* EXERCISE OBJECTIVE *
Write out nothing but the lines from the first line of the entries below through the line with "SOCIAL CARE Unit Reference Number: R/650/1138"; no pictures go in.

(LISTED ENTRIES)

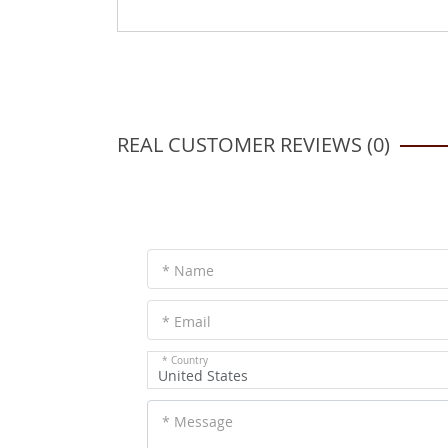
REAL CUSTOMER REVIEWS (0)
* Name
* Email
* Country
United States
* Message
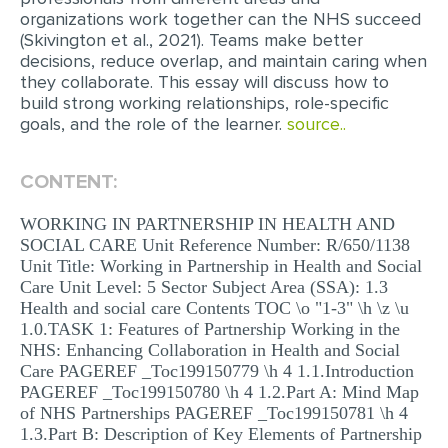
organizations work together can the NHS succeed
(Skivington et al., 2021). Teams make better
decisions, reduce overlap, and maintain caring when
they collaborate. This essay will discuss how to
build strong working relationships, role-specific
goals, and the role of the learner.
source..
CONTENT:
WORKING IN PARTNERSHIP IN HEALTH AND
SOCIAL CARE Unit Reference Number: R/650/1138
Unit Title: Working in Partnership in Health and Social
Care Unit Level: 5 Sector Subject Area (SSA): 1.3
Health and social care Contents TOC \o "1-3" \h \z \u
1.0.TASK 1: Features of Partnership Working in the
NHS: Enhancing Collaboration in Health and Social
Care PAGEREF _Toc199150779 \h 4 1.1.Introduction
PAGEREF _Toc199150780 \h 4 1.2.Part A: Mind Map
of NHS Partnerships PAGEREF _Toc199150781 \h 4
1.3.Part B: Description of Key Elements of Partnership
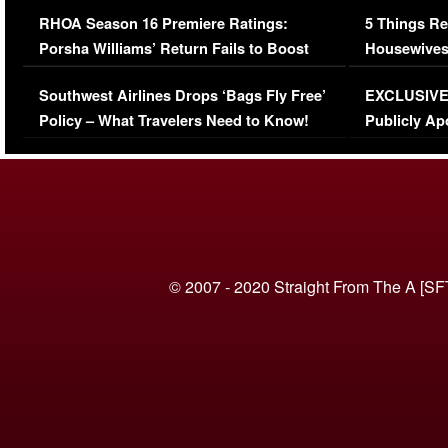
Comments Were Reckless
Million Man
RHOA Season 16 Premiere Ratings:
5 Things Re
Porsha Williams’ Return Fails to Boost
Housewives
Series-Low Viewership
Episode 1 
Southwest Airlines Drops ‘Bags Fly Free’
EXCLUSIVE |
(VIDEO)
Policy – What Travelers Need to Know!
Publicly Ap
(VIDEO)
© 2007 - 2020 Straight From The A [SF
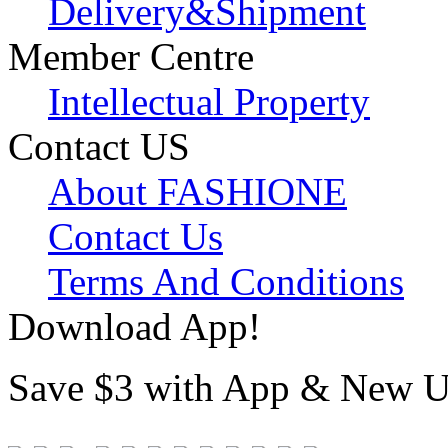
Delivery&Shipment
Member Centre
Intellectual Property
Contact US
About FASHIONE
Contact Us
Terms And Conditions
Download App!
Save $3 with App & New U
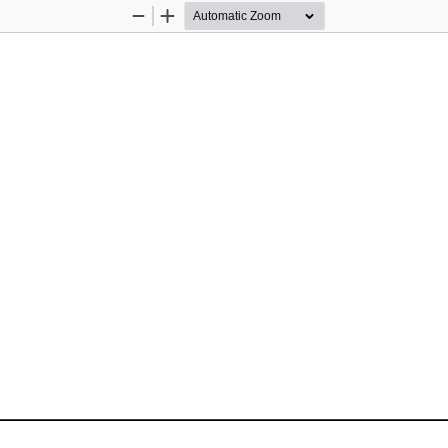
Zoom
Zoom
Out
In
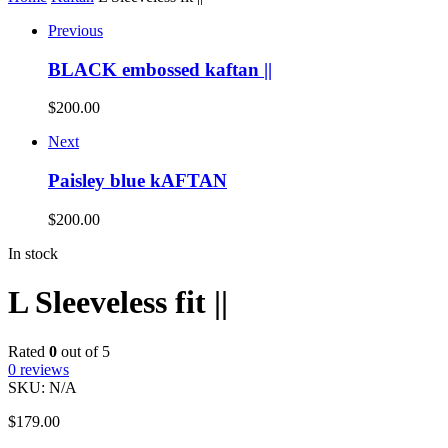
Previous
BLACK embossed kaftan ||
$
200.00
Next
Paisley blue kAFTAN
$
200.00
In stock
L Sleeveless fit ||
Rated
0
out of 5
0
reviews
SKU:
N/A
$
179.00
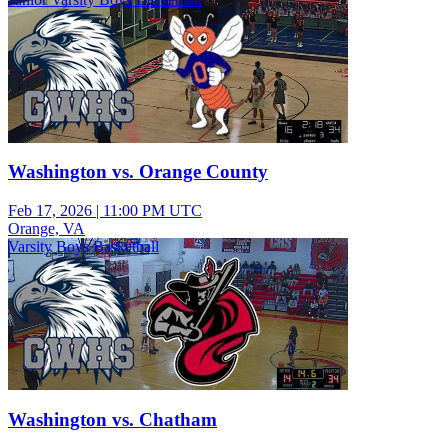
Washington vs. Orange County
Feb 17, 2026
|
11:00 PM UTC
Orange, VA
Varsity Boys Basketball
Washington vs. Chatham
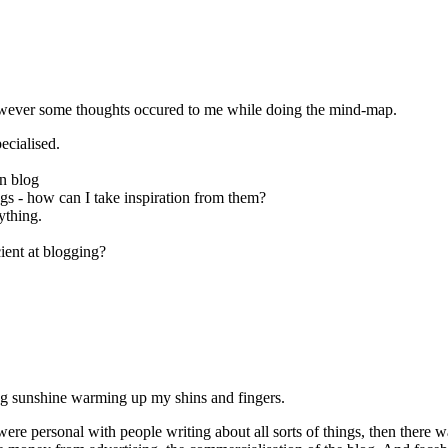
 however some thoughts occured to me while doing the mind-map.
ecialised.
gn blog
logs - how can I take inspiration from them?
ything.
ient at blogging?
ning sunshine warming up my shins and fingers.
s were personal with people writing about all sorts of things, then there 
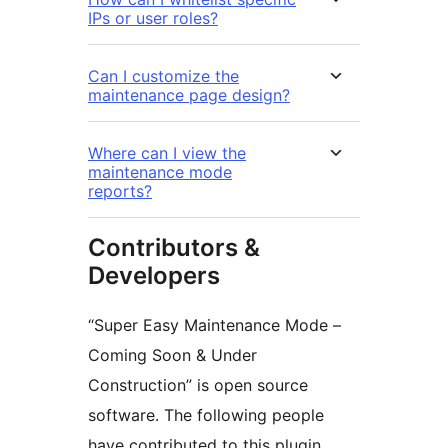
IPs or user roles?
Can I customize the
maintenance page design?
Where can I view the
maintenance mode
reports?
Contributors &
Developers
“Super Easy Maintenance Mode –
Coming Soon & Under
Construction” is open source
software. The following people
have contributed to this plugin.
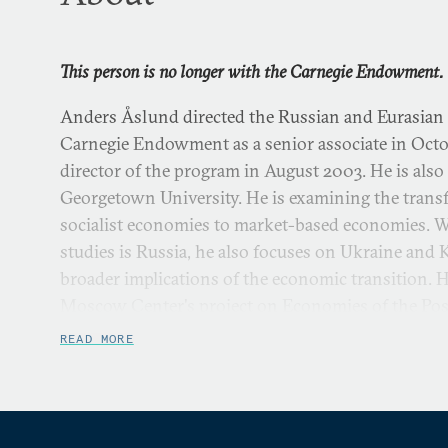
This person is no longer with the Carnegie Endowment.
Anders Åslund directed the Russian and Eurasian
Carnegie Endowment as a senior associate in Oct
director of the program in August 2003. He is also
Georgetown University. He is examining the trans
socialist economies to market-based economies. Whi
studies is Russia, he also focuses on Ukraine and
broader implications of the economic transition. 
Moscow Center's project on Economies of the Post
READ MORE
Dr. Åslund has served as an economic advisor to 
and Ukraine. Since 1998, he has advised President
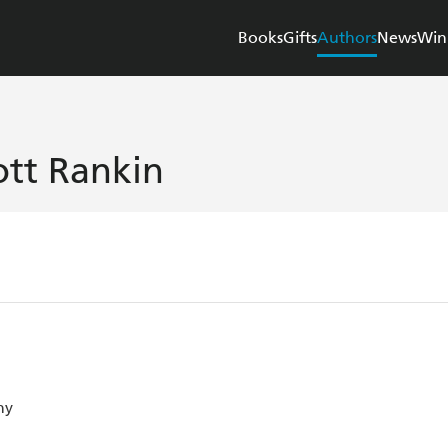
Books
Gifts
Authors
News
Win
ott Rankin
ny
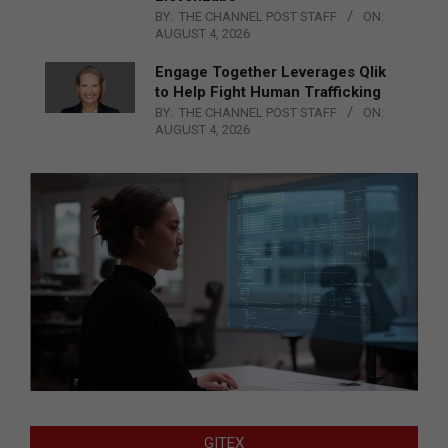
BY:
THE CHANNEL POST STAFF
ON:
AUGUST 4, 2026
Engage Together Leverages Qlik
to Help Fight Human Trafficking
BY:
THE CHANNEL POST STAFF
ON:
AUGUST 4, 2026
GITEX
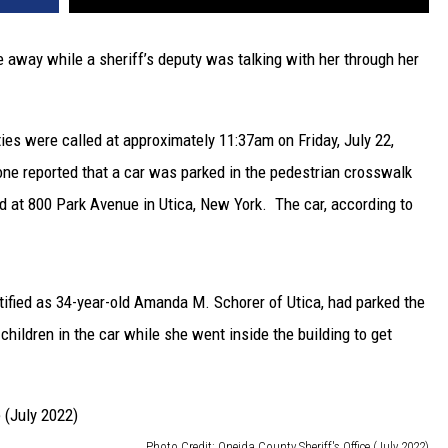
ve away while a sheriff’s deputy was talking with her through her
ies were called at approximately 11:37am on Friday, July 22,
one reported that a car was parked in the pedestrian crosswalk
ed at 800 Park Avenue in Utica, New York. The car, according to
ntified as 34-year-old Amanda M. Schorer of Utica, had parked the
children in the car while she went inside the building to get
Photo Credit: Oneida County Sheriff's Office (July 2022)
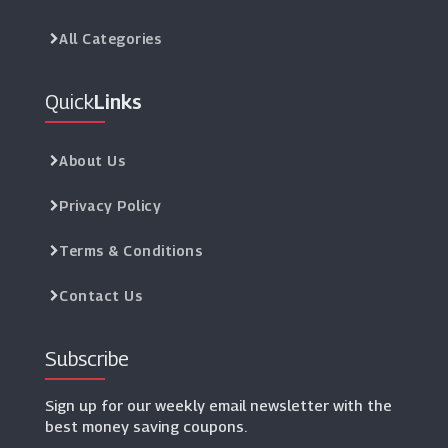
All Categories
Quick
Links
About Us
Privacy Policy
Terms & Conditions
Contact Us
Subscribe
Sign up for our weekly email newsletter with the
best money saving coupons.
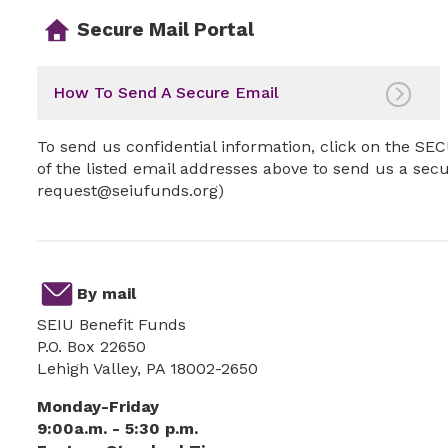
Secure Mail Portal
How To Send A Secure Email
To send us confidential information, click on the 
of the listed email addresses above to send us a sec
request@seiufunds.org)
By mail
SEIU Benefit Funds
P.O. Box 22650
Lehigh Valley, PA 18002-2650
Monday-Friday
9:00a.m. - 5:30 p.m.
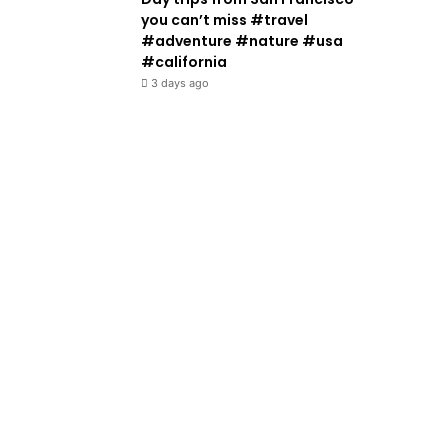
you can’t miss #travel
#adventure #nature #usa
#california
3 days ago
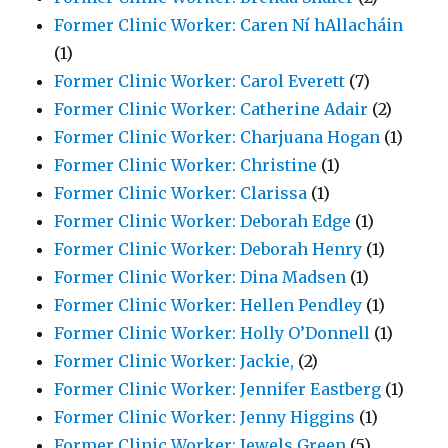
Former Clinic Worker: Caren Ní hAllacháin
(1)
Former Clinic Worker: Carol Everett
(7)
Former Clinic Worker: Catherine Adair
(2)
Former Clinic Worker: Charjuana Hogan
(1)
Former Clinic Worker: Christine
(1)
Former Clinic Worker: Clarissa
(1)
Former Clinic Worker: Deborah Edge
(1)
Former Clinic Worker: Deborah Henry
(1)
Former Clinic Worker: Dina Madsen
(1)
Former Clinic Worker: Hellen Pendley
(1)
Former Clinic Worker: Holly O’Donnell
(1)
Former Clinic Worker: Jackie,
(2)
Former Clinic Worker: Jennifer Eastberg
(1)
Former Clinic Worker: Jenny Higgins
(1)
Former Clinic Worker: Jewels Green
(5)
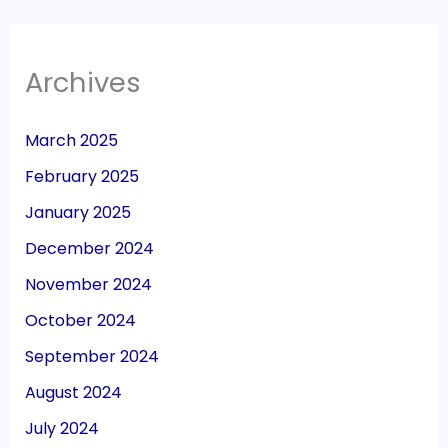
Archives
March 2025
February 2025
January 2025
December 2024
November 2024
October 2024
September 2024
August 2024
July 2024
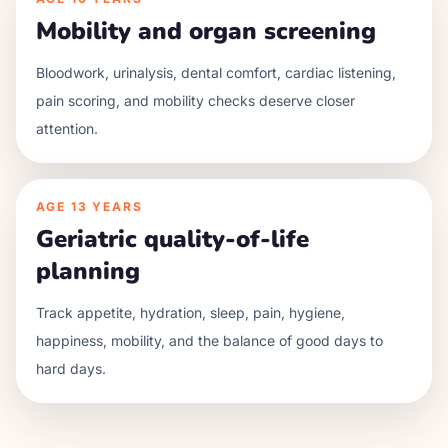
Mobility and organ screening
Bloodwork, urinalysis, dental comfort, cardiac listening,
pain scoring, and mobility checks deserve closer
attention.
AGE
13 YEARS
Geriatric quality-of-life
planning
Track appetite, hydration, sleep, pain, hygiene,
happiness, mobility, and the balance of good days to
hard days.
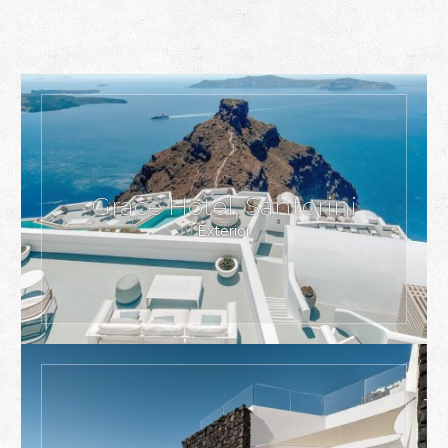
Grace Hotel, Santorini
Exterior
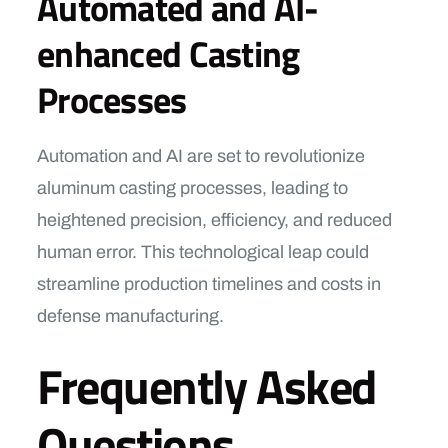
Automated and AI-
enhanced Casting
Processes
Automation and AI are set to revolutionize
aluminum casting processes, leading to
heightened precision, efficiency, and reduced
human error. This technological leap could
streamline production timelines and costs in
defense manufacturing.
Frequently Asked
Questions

(End LISTED ENTRIES)

* PROBLEM SOLUTION *
REAL CUSTOMER REVIEWS (0)
* Name
* Email
* Country
United States
* Message
organizations work together can the NHS succeed
(Skivington et al., 2021). Teams make better
decisions, reduce overlap, and maintain caring when
they collaborate. This essay will discuss how to
build strong working relationships, role-specific
goals, and the role of the learner.
source..
CONTENT:
WORKING IN PARTNERSHIP IN HEALTH AND
SOCIAL CARE Unit Reference Number: R/650/1138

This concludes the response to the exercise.